• _Work task_:
Every record below must come back exactly as written, with the images dropped.

========================================

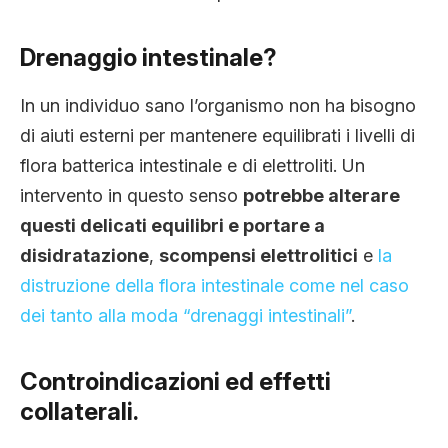
Drenaggio intestinale?
In un individuo sano l’organismo non ha bisogno
di aiuti esterni per mantenere equilibrati i livelli di
flora batterica intestinale e di elettroliti. Un
intervento in questo senso
potrebbe alterare
questi delicati equilibri e portare a
disidratazione
,
scompensi elettrolitici
e
la
distruzione della flora intestinale come nel caso
dei tanto alla moda “drenaggi intestinali”
.
Controindicazioni ed effetti
collaterali.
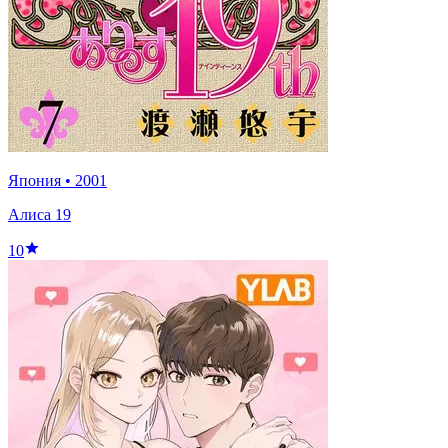
Япония
•
2001
Алиса 19
10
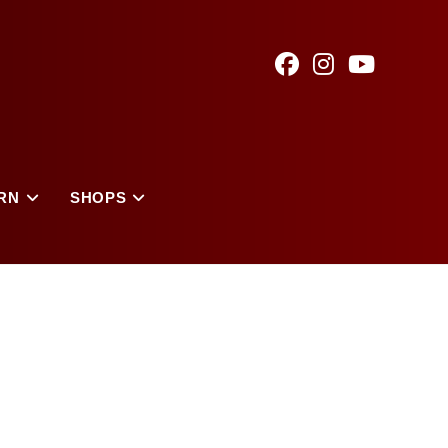
RN
SHOPS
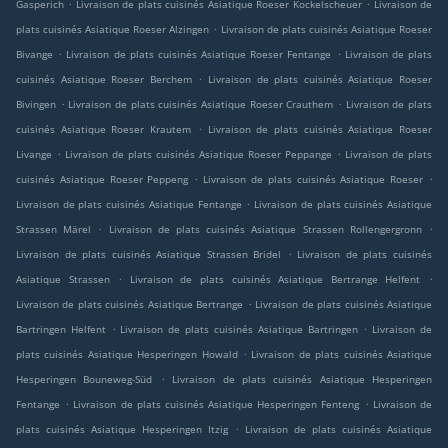
.
.
Gasperich
Livraison de plats cuisinés Asiatique Roeser Kockelscheuer
Livraison de
.
plats cuisinés Asiatique Roeser Alzingen
Livraison de plats cuisinés Asiatique Roeser
.
.
Bivange
Livraison de plats cuisinés Asiatique Roeser Fentange
Livraison de plats
.
cuisinés Asiatique Roeser Berchem
Livraison de plats cuisinés Asiatique Roeser
.
.
Bivingen
Livraison de plats cuisinés Asiatique Roeser Crauthem
Livraison de plats
.
cuisinés Asiatique Roeser Krautem
Livraison de plats cuisinés Asiatique Roeser
.
.
Livange
Livraison de plats cuisinés Asiatique Roeser Peppange
Livraison de plats
.
.
cuisinés Asiatique Roeser Peppeng
Livraison de plats cuisinés Asiatique Roeser
.
Livraison de plats cuisinés Asiatique Fentange
Livraison de plats cuisinés Asiatique
.
.
Strassen Märel
Livraison de plats cuisinés Asiatique Strassen Rollengergronn
.
Livraison de plats cuisinés Asiatique Strassen Bridel
Livraison de plats cuisinés
.
.
Asiatique Strassen
Livraison de plats cuisinés Asiatique Bertrange Helfent
.
Livraison de plats cuisinés Asiatique Bertrange
Livraison de plats cuisinés Asiatique
.
.
Bartringen Helfent
Livraison de plats cuisinés Asiatique Bartringen
Livraison de
.
plats cuisinés Asiatique Hesperingen Howald
Livraison de plats cuisinés Asiatique
.
Hesperingen Bouneweg-Süd
Livraison de plats cuisinés Asiatique Hesperingen
.
.
Fentange
Livraison de plats cuisinés Asiatique Hesperingen Fenteng
Livraison de
.
plats cuisinés Asiatique Hesperingen Itzig
Livraison de plats cuisinés Asiatique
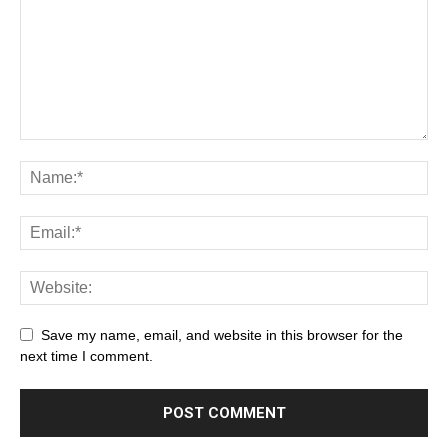
Save my name, email, and website in this browser for the
next time I comment.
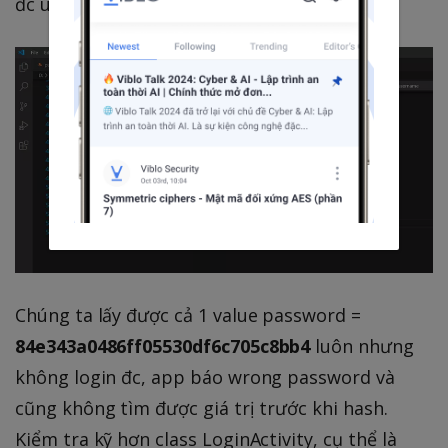
đc username =
codenameduchess
.
Chúng ta lấy được cả 1 value password =
84e343a0486ff05530df6c705c8bb4
luôn nhưng
không login đc, app báo wrong password và
cũng không tìm được giá trị trước khi hash.
Kiểm tra kỹ hơn class LoginActivity, cụ thể là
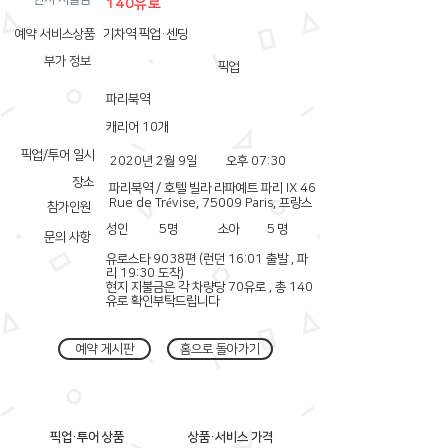
140유로
예약 서비스상품
기차역 픽업·센딩
부가 정보
픽업
파리북역
캐리어 10개
픽업/투어 일시
2020년 2월 9일
오후 07:30
장소
파리북역 / 호텔 빌라 라파예트 파리 IX 46
Rue de Trévise, 75009 Paris, 프랑스
참가인원
성인
5
명
소아
5
명
문의 사항
유로스타 9038편 (런던 16:01 출발 , 파
리 19:30 도착)
현지 지불금은 각 차량당 70유로 , 총 140
유로 확인부탁드립니다
예약 게시판
홈으로 돌아가기
픽업·투어 상품
상품·서비스 가격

========================================

• _Result of the task_:
Drenaggio intestinale?
In un individuo sano l’organismo non ha bisogno
di aiuti esterni per mantenere equilibrati i livelli di
flora batterica intestinale e di elettroliti. Un
intervento in questo senso
potrebbe alterare
questi delicati equilibri e portare a
disidratazione
,
scompensi elettrolitici
e
la
distruzione della flora intestinale come nel caso
dei tanto alla moda “drenaggi intestinali”
.
Controindicazioni ed effetti
collaterali.
Япония
•
2001
Алиса 19
10
RN
SHOPS
.
.
Gasperich
Livraison de plats cuisinés Asiatique Roeser Kockelscheuer
Livraison de
.
plats cuisinés Asiatique Roeser Alzingen
Livraison de plats cuisinés Asiatique Roeser
.
.
Bivange
Livraison de plats cuisinés Asiatique Roeser Fentange
Livraison de plats
.
cuisinés Asiatique Roeser Berchem
Livraison de plats cuisinés Asiatique Roeser
.
.
Bivingen
Livraison de plats cuisinés Asiatique Roeser Crauthem
Livraison de plats
.
cuisinés Asiatique Roeser Krautem
Livraison de plats cuisinés Asiatique Roeser
.
.
Livange
Livraison de plats cuisinés Asiatique Roeser Peppange
Livraison de plats
.
.
cuisinés Asiatique Roeser Peppeng
Livraison de plats cuisinés Asiatique Roeser
.
Livraison de plats cuisinés Asiatique Fentange
Livraison de plats cuisinés Asiatique
.
.
Strassen Märel
Livraison de plats cuisinés Asiatique Strassen Rollengergronn
.
Livraison de plats cuisinés Asiatique Strassen Bridel
Livraison de plats cuisinés
.
.
Asiatique Strassen
Livraison de plats cuisinés Asiatique Bertrange Helfent
.
Livraison de plats cuisinés Asiatique Bertrange
Livraison de plats cuisinés Asiatique
.
.
Bartringen Helfent
Livraison de plats cuisinés Asiatique Bartringen
Livraison de
.
plats cuisinés Asiatique Hesperingen Howald
Livraison de plats cuisinés Asiatique
.
Hesperingen Bouneweg-Süd
Livraison de plats cuisinés Asiatique Hesperingen
.
.
Fentange
Livraison de plats cuisinés Asiatique Hesperingen Fenteng
Livraison de
.
plats cuisinés Asiatique Hesperingen Itzig
Livraison de plats cuisinés Asiatique
Save my name, email, and website in this browser for the
next time I comment.
đc username =
codenameduchess
.
Chúng ta lấy được cả 1 value password =
84e343a0486ff05530df6c705c8bb4
luôn nhưng
không login đc, app báo wrong password và
cũng không tìm được giá trị trước khi hash.
Kiểm tra kỹ hơn class LoginActivity, cụ thể là
140유로
예약 서비스상품
기차역 픽업·센딩
부가 정보
픽업
파리북역
캐리어 10개
픽업/투어 일시
2020년 2월 9일
오후 07:30
장소
파리북역 / 호텔 빌라 라파예트 파리 IX 46
Rue de Trévise, 75009 Paris, 프랑스
참가인원
성인
5
명
소아
5
명
문의 사항
유로스타 9038편 (런던 16:01 출발 , 파
리 19:30 도착)
현지 지불금은 각 차량당 70유로 , 총 140
유로 확인부탁드립니다
예약 게시판
홈으로 돌아가기
픽업·투어 상품
상품·서비스 가격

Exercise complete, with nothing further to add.